◆ **WORK ITEM**:
Copy every line of the following data that includes the string "BARANGAY".
━━ STUDY MATERIAL ━━
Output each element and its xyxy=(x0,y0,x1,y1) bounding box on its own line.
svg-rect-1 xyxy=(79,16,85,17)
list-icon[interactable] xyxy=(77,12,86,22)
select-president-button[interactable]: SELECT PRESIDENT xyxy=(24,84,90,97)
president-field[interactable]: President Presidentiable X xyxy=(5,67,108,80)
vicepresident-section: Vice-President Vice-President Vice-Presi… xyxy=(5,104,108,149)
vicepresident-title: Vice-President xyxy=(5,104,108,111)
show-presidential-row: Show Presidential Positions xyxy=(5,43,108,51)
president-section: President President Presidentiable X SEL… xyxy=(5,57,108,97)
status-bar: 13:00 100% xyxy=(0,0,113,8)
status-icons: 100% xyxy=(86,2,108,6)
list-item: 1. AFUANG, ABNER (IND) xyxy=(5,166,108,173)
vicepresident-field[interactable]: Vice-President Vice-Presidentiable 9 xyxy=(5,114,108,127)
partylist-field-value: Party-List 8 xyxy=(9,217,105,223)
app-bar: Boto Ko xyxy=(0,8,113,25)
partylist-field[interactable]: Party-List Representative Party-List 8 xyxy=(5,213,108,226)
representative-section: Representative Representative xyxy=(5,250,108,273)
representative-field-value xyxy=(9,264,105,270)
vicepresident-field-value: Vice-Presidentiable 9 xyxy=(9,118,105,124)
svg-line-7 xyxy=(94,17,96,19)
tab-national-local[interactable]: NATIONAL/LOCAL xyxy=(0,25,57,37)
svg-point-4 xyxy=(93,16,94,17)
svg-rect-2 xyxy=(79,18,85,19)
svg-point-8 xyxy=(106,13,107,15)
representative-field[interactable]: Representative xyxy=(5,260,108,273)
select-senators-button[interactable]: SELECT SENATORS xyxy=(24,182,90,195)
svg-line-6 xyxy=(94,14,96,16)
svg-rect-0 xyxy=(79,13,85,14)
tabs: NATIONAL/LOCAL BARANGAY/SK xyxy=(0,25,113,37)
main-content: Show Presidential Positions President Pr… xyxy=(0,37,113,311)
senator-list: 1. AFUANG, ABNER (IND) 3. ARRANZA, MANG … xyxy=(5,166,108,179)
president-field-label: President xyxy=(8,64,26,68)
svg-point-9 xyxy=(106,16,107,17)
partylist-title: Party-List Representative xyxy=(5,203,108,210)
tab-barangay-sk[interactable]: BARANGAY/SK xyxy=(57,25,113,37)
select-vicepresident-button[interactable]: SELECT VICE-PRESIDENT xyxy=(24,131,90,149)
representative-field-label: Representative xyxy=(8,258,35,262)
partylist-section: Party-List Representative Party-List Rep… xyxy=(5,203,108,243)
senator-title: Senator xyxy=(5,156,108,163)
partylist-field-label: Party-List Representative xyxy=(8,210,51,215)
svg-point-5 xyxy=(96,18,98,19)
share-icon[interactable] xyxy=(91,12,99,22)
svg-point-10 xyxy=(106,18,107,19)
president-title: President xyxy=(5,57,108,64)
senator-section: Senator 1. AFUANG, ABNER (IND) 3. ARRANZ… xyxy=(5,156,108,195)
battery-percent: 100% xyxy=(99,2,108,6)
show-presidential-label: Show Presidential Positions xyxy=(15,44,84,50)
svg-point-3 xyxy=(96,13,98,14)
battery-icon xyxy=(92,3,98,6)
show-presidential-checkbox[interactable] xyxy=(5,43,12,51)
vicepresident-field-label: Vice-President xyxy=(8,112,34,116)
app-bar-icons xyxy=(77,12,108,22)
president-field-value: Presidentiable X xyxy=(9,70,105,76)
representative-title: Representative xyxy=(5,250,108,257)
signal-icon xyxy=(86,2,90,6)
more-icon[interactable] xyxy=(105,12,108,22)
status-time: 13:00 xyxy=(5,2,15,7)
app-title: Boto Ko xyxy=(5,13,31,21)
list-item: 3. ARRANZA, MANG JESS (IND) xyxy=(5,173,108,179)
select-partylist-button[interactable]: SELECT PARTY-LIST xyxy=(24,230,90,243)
━━━
◆ **RESPONSE TO THE TASK**:
tabs: NATIONAL/LOCAL BARANGAY/SK xyxy=(0,25,113,37)
tab-barangay-sk[interactable]: BARANGAY/SK xyxy=(57,25,113,37)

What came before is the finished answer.